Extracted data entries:
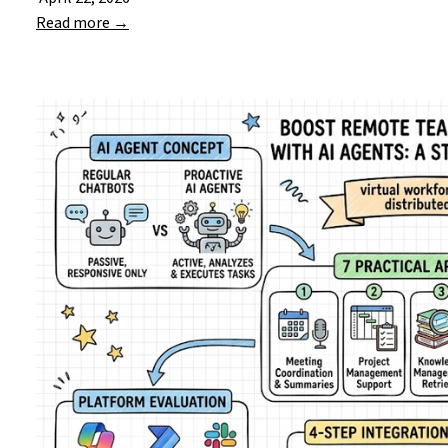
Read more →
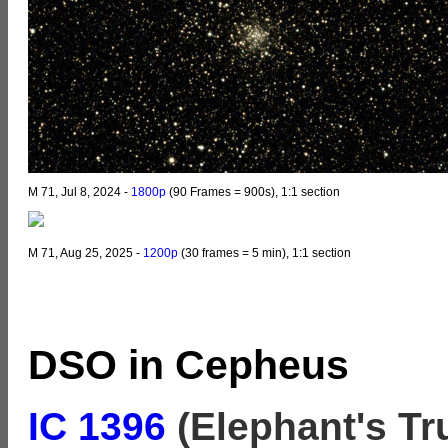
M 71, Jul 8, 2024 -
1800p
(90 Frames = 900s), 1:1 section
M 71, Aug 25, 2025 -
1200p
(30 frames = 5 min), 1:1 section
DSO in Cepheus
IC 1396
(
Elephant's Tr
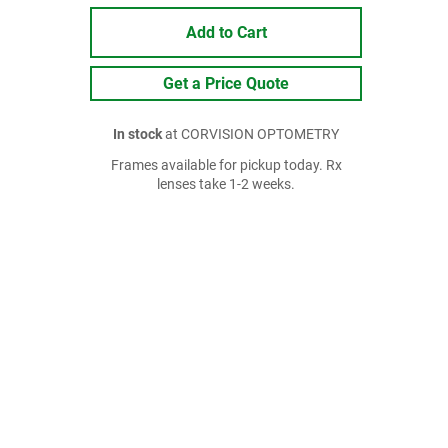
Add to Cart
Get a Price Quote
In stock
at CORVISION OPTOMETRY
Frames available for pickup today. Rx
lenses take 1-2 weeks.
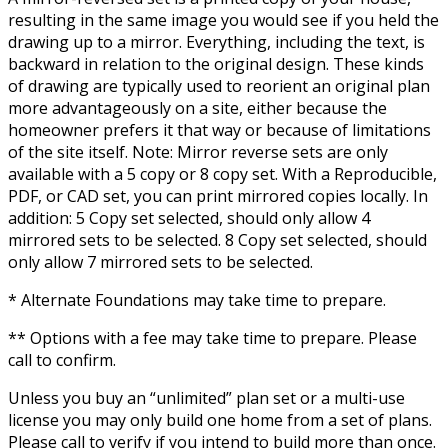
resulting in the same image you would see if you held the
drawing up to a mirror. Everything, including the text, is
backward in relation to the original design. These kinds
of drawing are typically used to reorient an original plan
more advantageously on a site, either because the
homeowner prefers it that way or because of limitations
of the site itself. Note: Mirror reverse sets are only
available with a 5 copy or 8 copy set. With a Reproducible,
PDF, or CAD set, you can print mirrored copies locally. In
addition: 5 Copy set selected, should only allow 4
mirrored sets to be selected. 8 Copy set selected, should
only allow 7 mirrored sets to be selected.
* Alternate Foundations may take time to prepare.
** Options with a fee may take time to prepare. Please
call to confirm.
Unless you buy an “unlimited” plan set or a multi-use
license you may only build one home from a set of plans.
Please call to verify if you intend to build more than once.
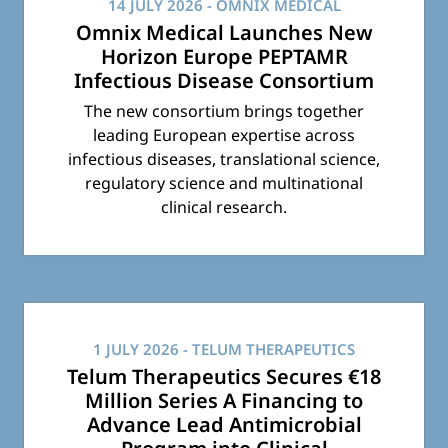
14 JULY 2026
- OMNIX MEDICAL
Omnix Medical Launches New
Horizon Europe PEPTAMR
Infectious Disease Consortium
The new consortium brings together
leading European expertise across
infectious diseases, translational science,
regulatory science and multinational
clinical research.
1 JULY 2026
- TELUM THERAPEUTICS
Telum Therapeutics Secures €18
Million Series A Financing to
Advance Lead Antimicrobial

Task details ::
Using the data above, copy exactly the lines from the one containing "(30 frames = 5 min), 1:1 section" to the one containing "backward in relation", inclusive. Exclude the pictures.

Exercise answer ::
(30 frames = 5 min), 1:1 section
DSO in Cepheus
IC 1396
(
Elephant's Tr
Add to Cart
Get a Price Quote
In stock
at CORVISION OPTOMETRY
Frames available for pickup today. Rx
lenses take 1-2 weeks.
resulting in the same image you would see if you held the
drawing up to a mirror. Everything, including the text, is
backward in relation to the original design. These kinds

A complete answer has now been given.